I'm using a very naive way to make predictions based on pre-trained model in keras. 我正在使用一种非常天真的方式根据keras中预先训练的模型进行预测。 But it becomes much slower later. 但是后来变得慢得多。 Anyone knows why? 谁知道为什么? I'm very very very new to tensorflow. 我对tensorflow非常非常新。

count = 0
first = True
for nm in image_names:
    img = image.load_img(TEST_PATH + nm, target_size=(299, 299))
    img = image.img_to_array(img)

    image_batch = np.expand_dims(img, axis=0)

    processed_image = inception_v3.preprocess_input(image_batch.copy())
    prob = inception_model.predict(processed_image)

    df1 = pd.DataFrame({'photo_id': [nm]})
    df2 = pd.DataFrame(prob, columns=['feat' + str(j + 1) for j in range(prob.shape[1])])
    df = pd.concat([df1, df2], axis=1)

    header = first
    mode = 'w' if first else 'a'
    df.to_csv(outfile, index=False, header=header, mode=mode)
    first = False

    count += 1

    if count % 100 == 0:
        print('%d processed' % count)

I doubt the TF is slowing down. 我怀疑TF正在放缓。 However there is another stack overflow question showing that to_csv slows down on append. 然而,还有另一个堆栈溢出问题显示to_csv减慢了追加。
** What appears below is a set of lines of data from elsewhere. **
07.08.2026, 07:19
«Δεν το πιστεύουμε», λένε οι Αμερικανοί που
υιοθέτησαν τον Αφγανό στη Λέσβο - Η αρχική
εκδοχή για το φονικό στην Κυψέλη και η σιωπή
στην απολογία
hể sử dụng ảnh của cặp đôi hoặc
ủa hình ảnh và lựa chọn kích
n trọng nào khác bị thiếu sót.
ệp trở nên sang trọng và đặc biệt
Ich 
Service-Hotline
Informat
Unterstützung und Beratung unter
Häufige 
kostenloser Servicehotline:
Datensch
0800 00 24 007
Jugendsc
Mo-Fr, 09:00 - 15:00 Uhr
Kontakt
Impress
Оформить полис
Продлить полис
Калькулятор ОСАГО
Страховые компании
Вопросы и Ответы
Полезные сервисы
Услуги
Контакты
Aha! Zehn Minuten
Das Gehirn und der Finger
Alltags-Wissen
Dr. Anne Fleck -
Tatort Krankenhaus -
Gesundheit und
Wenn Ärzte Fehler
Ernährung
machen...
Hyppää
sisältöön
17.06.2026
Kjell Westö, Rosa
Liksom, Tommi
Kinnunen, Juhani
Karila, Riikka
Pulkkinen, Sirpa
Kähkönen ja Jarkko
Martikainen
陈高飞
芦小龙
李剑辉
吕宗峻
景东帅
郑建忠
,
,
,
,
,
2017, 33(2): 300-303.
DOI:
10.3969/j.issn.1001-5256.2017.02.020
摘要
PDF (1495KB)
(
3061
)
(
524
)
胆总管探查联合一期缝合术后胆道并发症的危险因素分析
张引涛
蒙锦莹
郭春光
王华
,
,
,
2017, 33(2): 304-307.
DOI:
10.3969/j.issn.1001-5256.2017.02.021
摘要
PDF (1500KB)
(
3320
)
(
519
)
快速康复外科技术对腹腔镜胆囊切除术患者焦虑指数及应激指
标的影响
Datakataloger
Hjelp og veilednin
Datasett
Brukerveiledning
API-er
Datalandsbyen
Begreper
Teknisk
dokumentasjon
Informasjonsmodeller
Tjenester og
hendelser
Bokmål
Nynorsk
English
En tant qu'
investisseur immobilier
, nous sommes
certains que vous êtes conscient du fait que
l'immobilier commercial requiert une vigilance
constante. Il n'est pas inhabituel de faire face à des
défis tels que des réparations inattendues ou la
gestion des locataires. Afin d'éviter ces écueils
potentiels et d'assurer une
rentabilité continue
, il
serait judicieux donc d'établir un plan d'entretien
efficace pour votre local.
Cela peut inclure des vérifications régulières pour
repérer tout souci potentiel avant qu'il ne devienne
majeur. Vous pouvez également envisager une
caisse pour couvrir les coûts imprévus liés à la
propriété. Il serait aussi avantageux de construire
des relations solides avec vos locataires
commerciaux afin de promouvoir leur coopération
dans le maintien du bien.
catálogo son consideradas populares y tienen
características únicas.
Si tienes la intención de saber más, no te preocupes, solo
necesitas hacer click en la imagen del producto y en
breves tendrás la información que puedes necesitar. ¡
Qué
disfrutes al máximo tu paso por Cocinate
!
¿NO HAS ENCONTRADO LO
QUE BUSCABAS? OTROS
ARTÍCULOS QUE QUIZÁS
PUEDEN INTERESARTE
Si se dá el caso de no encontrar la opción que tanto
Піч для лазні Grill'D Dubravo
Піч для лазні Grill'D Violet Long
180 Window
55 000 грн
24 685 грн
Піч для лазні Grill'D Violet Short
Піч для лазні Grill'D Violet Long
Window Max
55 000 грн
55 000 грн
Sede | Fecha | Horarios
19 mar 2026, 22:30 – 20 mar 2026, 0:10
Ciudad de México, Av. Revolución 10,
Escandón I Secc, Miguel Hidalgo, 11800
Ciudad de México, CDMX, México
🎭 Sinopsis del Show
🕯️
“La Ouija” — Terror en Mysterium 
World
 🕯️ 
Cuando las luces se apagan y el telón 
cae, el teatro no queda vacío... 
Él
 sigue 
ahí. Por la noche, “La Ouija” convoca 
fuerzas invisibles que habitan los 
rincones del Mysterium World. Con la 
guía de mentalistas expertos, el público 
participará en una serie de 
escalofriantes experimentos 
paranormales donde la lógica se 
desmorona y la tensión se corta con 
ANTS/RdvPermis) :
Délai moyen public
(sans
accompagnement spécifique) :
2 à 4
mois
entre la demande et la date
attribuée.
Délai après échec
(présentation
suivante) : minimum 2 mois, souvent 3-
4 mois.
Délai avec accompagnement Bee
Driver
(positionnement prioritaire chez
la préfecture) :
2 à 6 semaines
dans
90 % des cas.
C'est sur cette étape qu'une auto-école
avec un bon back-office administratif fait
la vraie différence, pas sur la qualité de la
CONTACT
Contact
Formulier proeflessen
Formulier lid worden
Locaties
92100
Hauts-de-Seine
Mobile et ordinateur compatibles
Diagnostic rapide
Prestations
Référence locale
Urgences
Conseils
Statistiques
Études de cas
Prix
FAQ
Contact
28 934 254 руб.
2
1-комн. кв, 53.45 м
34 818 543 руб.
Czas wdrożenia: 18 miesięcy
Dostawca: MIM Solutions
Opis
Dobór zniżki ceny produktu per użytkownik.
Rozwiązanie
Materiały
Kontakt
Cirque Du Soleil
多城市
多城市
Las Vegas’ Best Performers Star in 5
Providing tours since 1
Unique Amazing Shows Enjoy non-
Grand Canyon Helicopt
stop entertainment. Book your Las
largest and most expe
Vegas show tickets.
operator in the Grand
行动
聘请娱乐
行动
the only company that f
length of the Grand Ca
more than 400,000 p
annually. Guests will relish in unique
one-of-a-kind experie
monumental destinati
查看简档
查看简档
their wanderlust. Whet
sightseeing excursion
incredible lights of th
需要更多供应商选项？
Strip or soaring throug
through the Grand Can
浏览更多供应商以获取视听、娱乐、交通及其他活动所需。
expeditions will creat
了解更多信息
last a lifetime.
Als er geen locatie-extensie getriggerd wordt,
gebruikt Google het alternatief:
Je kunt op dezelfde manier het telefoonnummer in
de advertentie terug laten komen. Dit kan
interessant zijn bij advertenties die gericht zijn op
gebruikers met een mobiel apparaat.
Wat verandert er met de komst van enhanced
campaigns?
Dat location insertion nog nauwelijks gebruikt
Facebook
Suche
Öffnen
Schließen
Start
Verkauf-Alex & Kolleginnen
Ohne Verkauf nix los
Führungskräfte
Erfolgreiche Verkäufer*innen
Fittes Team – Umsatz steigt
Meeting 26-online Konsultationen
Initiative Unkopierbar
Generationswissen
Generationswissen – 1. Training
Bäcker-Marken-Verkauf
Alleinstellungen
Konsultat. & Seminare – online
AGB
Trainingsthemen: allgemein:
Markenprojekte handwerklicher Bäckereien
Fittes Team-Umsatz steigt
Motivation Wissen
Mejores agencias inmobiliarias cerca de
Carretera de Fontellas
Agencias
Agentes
Performance: Python pandas DataFrame.to_csv append becomes gradually slower 性能:Python pandas DataFrame.to_csv追加变得逐渐变慢

If the images come batched you may also benefit from making larger batches rather than predicting one image at a time. 如果图像被批量处理,您也可以从制作更大的批次中受益,而不是一次预测一个图像。

You can also explore tf.data for better data pipelining. 您还可以浏览tf.data以获得更好的数据流水线。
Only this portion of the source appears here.